An investigation into Interior Secretary Ryan Zinke’s travel showed that an exorbitantly priced charter flight from Las Vegas to Montana last year “could have been avoided” had the department’s ethics officials known his true reason for speaking in Vegas.
In a report released Monday, the Interior Department’s Office of Inspector General determined that ethics officials who reviewed the trip before the secretary’s departure “likely would not have approved” it as an official event since it “did not mention Zinke’s position as Interior secretary or the activities of the DOI.”
Had the speech in Las Vegas, where he addressed young hockey players affiliated with the Golden Knights hockey team, been rejected as an agency-sanctioned event, that would have eliminated the need for the $12,357 chartered flight from Las Vegas to Kalispell, Mont., where he was scheduled to speak at a meeting of the Western Governors’ Association, the investigation said. Furthermore, “had ethics officials been made aware that the Golden Knights’ owner, William P. Foley II, had been a donor to Zinke’s congressional campaign, it might have prompted further review and discussion.” The charter jet was owned by a Wyoming oil and gas exploration firm.
But while the flight from Las Vegas deserved more scrutiny, the report said, Zinke’s other travel aboard chartered and military aircraft costing nearly $200,000 “in fiscal year 2017 generally followed relevant law, policy, rules, and regulations.” Trips aboard Air Force One and Air Force Two, which the department has to pay for, were in line with common practices at Interior. In addition, a controversial chartered flight in the Virgin Islands in March was properly reviewed.
The investigation of Zinke’s chartered and military flights followed an earlier determination in November that management of Zinke’s travel was “deficient” and lacked oversight.
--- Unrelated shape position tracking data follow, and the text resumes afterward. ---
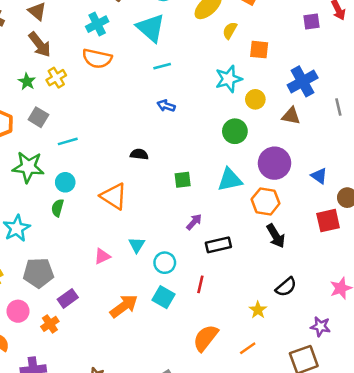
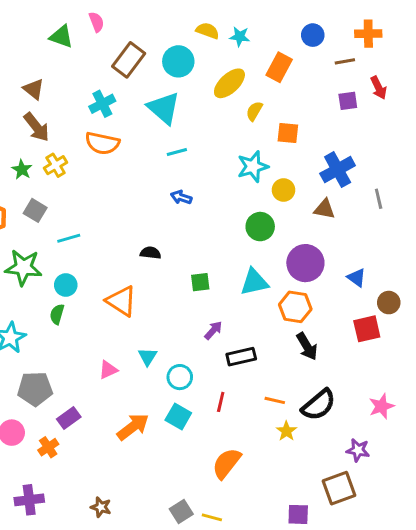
black semicircle: (286, 287) -> (319, 405), size x1.4
orange line: (248, 348) -> (275, 400), moved, turned 48

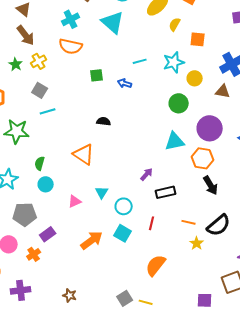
cyan line: (177, 152) -> (140, 61), moved
gray square: (35, 210) -> (40, 90), moved
green square: (200, 282) -> (97, 75), moved
cyan circle: (66, 285) -> (46, 184), moved

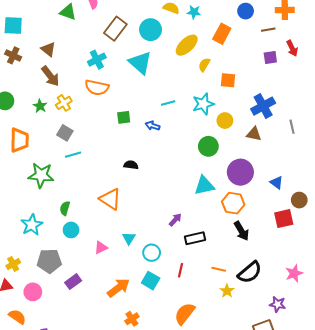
orange cross: (34, 254) -> (132, 319), moved

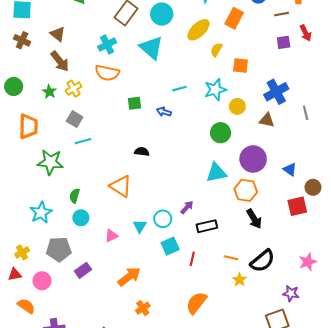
cyan circle: (152, 253) -> (163, 219), moved
cyan square: (151, 281) -> (170, 246), moved, turned 36

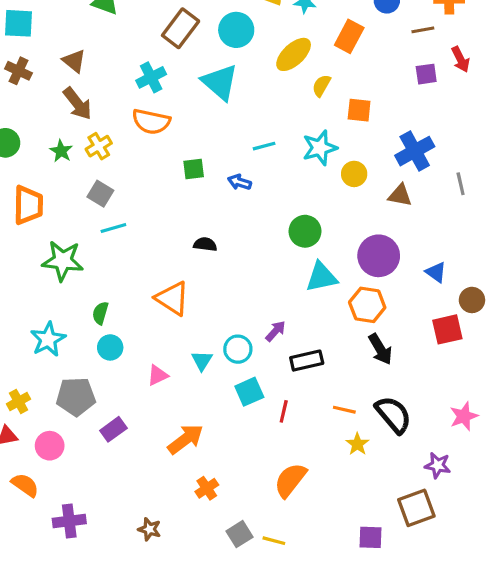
green circle: (221, 133) -> (305, 231), moved
black semicircle: (263, 261) -> (393, 415), turned -90

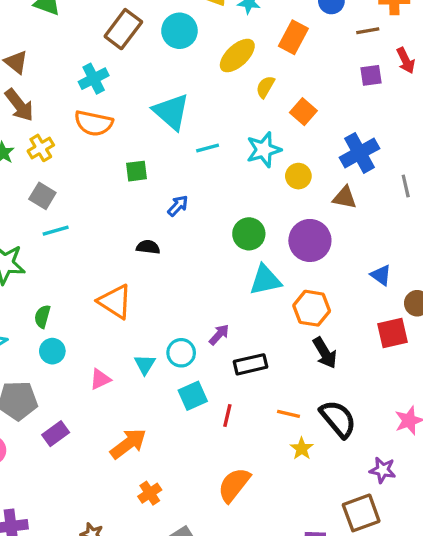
cyan triangle: (220, 82) -> (171, 112), moved
orange square: (359, 110) -> (303, 112), turned 35
blue arrow: (240, 182) -> (178, 206), moved, turned 115
purple circle: (379, 256) -> (310, 240), moved

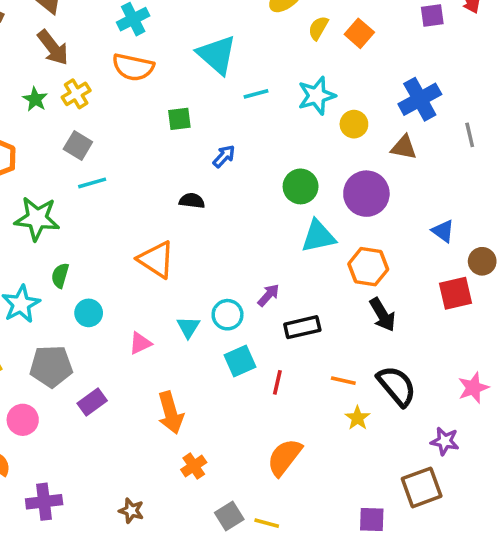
orange square: (303, 112) -> (359, 33), moved
green semicircle: (42, 316) -> (60, 276), moved
orange arrow: (128, 444) -> (171, 413), turned 111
Deputy Inspector General Mary Kendall said then that her investigation of allegations of improper travel practices by Zinke was stymied by “absent or incomplete documentation for several pertinent trips.”
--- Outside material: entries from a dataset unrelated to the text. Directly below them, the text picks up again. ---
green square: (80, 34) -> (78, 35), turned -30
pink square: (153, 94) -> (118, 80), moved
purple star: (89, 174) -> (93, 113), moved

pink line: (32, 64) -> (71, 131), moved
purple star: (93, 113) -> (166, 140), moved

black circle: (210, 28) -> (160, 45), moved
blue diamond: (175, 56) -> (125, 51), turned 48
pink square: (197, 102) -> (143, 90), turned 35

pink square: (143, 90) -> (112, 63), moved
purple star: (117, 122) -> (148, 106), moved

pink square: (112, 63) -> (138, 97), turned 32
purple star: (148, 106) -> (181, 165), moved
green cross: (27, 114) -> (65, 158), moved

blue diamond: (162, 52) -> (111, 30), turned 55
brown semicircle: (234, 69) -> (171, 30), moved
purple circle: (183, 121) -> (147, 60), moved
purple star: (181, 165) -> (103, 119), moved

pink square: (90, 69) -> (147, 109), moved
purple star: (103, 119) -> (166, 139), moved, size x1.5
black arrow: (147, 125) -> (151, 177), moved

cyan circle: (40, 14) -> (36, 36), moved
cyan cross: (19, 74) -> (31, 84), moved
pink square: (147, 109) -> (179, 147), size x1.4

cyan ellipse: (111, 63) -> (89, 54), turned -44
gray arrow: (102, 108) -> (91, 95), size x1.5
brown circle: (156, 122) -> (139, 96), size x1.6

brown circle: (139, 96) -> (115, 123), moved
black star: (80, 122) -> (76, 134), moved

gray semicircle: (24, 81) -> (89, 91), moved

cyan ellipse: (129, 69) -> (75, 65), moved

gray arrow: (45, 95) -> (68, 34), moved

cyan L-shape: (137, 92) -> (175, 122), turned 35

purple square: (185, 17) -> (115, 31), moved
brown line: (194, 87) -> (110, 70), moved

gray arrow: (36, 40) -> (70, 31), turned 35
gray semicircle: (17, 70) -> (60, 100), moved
In the later report, Kendall’s investigators lacked information that would have helped determine whether the secretary’s speech in Las Vegas merited approval by Interior.
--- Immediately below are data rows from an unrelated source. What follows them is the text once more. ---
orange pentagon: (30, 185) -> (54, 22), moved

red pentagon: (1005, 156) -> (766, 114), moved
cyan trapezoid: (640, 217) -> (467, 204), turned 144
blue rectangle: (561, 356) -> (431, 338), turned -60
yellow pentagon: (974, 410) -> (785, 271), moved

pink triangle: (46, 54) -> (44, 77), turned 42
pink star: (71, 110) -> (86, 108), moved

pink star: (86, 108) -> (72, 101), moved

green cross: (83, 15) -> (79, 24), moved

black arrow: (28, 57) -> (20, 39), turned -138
“We determined that ethics officials could not adequately review the purpose of the Golden Knights event before approving the speaking engagement because … staff who helped schedule Zinke’s travel did not provide enough information for the ethics officials to render an educated opinion,” the report said.
When interviewed by investigators, Zinke appeared to contradict his press secretary’s comment that the speech was for a “key audience of people we are trying to target to use our public lands.” He said the 44 developmental hockey players between the ages of 18 and 23 he addressed were “leaders in the community,” the report said. Asked what the speech was for, he said: “It’s a motivational speech. Because I have a background as a [Navy] SEAL.”
The schedulers for the trip told investigators that they turned to a charter flight because “no commercial flights were available to accommodate Zinke’s schedule,” since the last commercial flight departed before he was scheduled to speak. The schedulers did not ask the hockey club whether Zinke could have spoken on another date, but the investigators did.
“When asked if the schedule had been flexible enough to allow Zinke to speak later in the week, [an employee] acknowledged that it had been; if June 26 had not worked for Zinke, they would have shifted things around.”
The report also covered four flights Zinke took on Air Force One at the invitation of the White House. The secretary flew to a National Rifle Association convention in Atlanta, where he spoke in April 2017, as a guest of President Trump. In June he attended a presidential media event in Cincinnati. The following month, he traveled with the president to Glen Jean, W.Va., for a Boy Scout Jamboree and finally to Youngstown, Ohio. The $105,000 cost was billed to Interior, according to custom, the report said.
Twice Zinke was invited on Air Force One and Air Force Two flights to Billings, Mont., and Bismark, N.D., only to have the invitations revoked. Interior was still billed $52,000, again according to custom, the report said.